Le secrétaire général de la Confédération européenne des syndicats (CES) - organisatrice des manifestations dans diverses villes européennes - John Monks a jugé la réunion de ce jeudi « bonne », l'accent ayant été mis par tout le monde sur la nécessité d'avoir de la croissance et des emplois, de prendre davantage en considération la dimension sociale. Et de conclure sur une note réaliste: « Les travailleurs vont payer la crise du marché du travail, elle-même provenant de la crise des marchés financiers ».

Le directeur général de BusinessEurope, Philippe De Buck, a d'entrée de jeu apporté son soutien au Pacte pour l'euro, « qui est une bonne chose, la clé de voûte pour l'avenir ». Il ne comprend pas l'hostilité des syndicats à l'égard de ce 'Pacte pour l'euro'. Il s'est dit d'accord avec les syndicats sur le fait que l'on a besoin de croissance et d'emplois, de compétitivité et d'un dialogue social autonome mené de manière responsable. Aux manifestants qui ont des craintes pour l'avenir, Philippe De Buck dit: « Les entreprises sont prêtes à travailler d'une manière compétitive, à condition que les choses soient claires, c'est-à-dire qu'il faut un marché du travail actif, la sécurité et l'information ».
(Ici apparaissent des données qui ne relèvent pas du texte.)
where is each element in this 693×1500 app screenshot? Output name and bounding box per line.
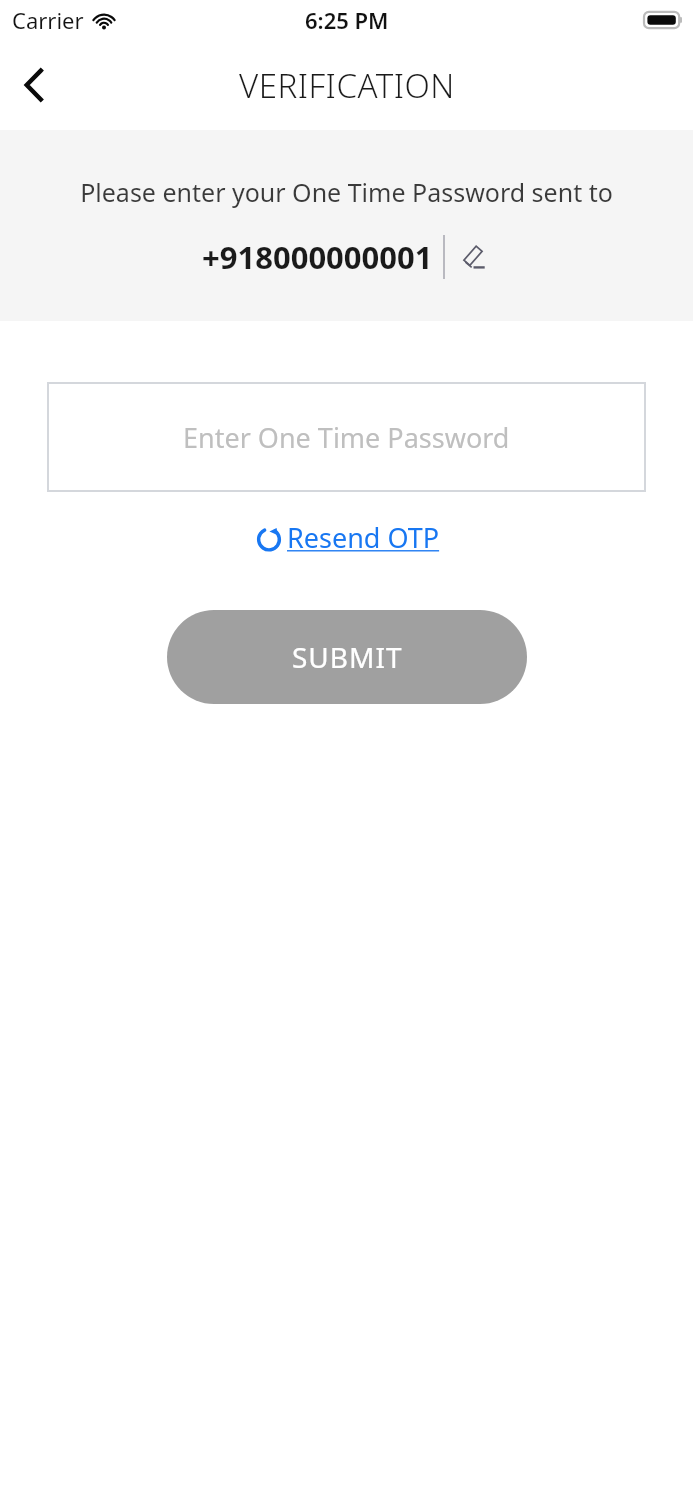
staticText: +918000000001 xyxy=(202,236,433,278)
staticText: Enter One Time Password xyxy=(183,419,510,456)
button[interactable]: SUBMIT xyxy=(167,610,527,704)
staticText: Resend OTP xyxy=(287,519,440,556)
button[interactable]: Edit phone number xyxy=(455,239,491,275)
button[interactable]: Resend OTP xyxy=(248,515,446,560)
staticText: VERIFICATION xyxy=(239,63,455,108)
staticText: Carrier xyxy=(12,5,84,35)
button[interactable]: Enter One Time Password xyxy=(47,382,646,492)
staticText: 6:25 PM xyxy=(305,5,389,35)
staticText: SUBMIT xyxy=(292,638,403,676)
staticText: Please enter your One Time Password sent… xyxy=(80,175,613,209)
button[interactable]: Back xyxy=(8,59,60,111)
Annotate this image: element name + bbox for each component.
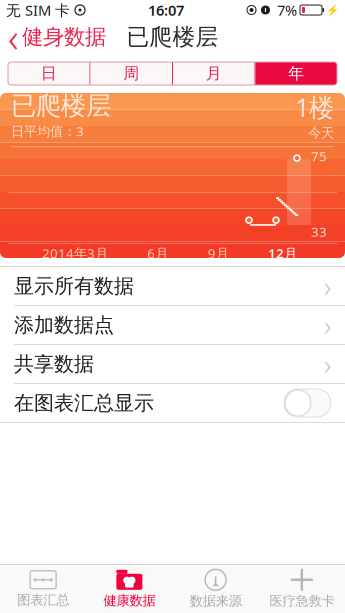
staticText: ‹ [8, 10, 19, 64]
staticText: 周 [123, 64, 139, 83]
staticText: 已爬楼层 [126, 23, 218, 51]
staticText: 1楼 [295, 90, 334, 124]
staticText: 图表汇总 [17, 592, 69, 608]
staticText: ⚡ [326, 4, 339, 16]
staticText: 33 [311, 223, 327, 240]
staticText: 共享数据 [14, 352, 94, 376]
staticText: 今天 [308, 125, 334, 141]
staticText: 75 [311, 147, 327, 165]
staticText: 16:07 [148, 0, 184, 20]
button[interactable]: ‹ [0, 20, 114, 54]
staticText: 7% [273, 0, 297, 20]
staticText: 健身数据 [22, 24, 106, 50]
staticText: 数据来源 [190, 593, 242, 609]
button[interactable]: 年 [256, 62, 337, 85]
staticText: 在图表汇总显示 [14, 391, 154, 415]
staticText: 日 [41, 64, 57, 83]
button[interactable]: 周 [90, 62, 172, 85]
staticText: 日平均值：3 [11, 122, 84, 140]
staticText: 显示所有数据 [14, 274, 134, 298]
staticText: 9月 [208, 244, 229, 262]
staticText: 已爬楼层 [11, 90, 111, 121]
button[interactable]: 健康数据 [86, 565, 172, 613]
button[interactable]: 图表汇总 [0, 565, 86, 613]
button[interactable]: 医疗急救卡 [259, 565, 345, 613]
button[interactable]: 日 [8, 62, 90, 85]
staticText: 6月 [147, 244, 168, 262]
staticText: 无 SIM 卡 [6, 0, 70, 20]
staticText: 12月 [268, 244, 297, 262]
staticText: › [324, 345, 331, 383]
button[interactable]: 共享数据 [0, 345, 345, 384]
staticText: › [324, 267, 331, 305]
button[interactable]: 月 [173, 62, 254, 85]
staticText: › [324, 306, 331, 344]
staticText: 健康数据 [103, 592, 155, 609]
staticText: 添加数据点 [14, 313, 114, 337]
button[interactable]: 数据来源 [172, 565, 259, 613]
staticText: 年 [288, 64, 304, 83]
button[interactable]: 显示所有数据 [0, 267, 345, 306]
staticText: 月 [206, 64, 222, 83]
staticText: 2014年3月 [42, 244, 108, 262]
button[interactable]: 添加数据点 [0, 306, 345, 345]
button[interactable]: 在图表汇总显示 [0, 384, 345, 423]
staticText: 医疗急救卡 [269, 593, 334, 609]
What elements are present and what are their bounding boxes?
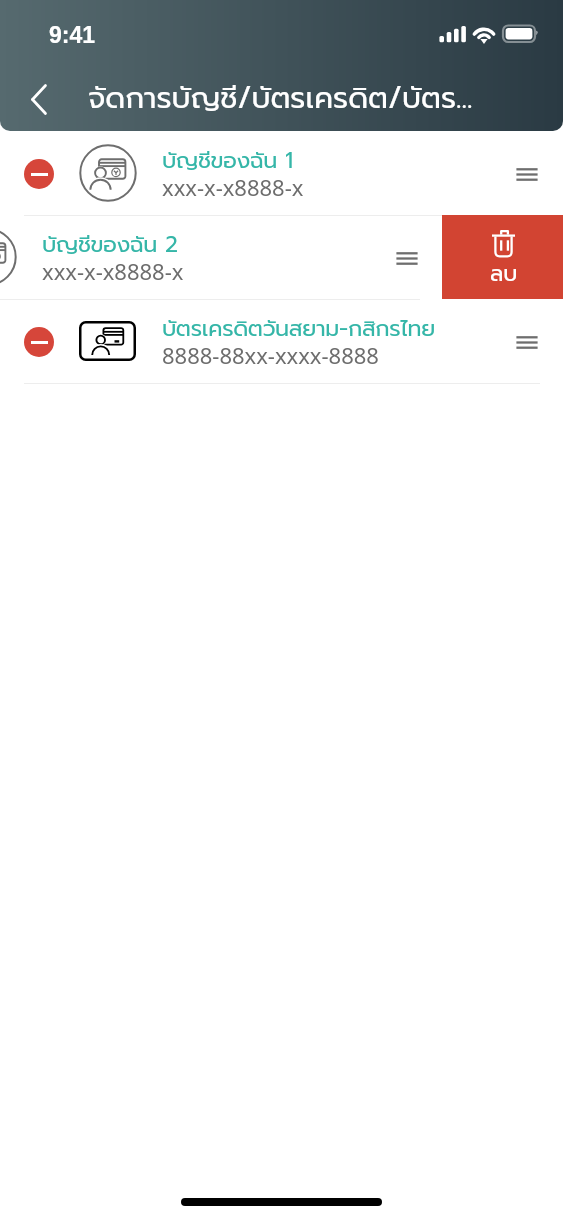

Où est le Pacte pour l'emploi proposé par la Commission Barroso? Répondant à un journaliste, José Manuel Barroso a affirmé: « Le Pacte pour l'emploi, c'est la stratégie UE 2020 laquelle porte sur la croissance et l'emploi, l'emploi qui est au centre de nos efforts ». L'objectif est de rétablir la croissance et l'emploi. Grâce à une coopération « excellente » avec Herman van Rompuy pour la consultation avec les États membres, M. Barroso a noté que « les choses sont en ordre: le Pacte pour l'euro est compatible avec le traité et la stratégie UE 2020. Oui, c'est un Pacte pour l'emploi », a conclu José Manuel Barroso. « Notre but ultime », a poursuivi Herman Van Rompuy, « c'est la stabilité de notre économie et le développement de l'emploi. On va assister aux premiers signes de croissance et d'emplois. Chacun doit y mettre sa responsabilité, individuellement et collectivement ».

À propos du respect de l'autonomie des partenaires sociaux, José Manuel Barroso a rappelé que le Pacte pour l'euro relève de la compétence nationale. « La tradition du dialogue social sera toujours respectée. Et si on parle de compétitivité au plan européen, il sera difficile aux chefs d'État et de gouvernement de ne pas parler des salaires. Il est nécessaire d'en parler mais ce n'est pas pour autant que Bruxelles va déterminer ce qui doit se faire dans les États membres. Notre idée n'a jamais été de toucher à cette compétence. Notre idée est de tabler sur la croissance », a conclu le président Barroso. (G.B.)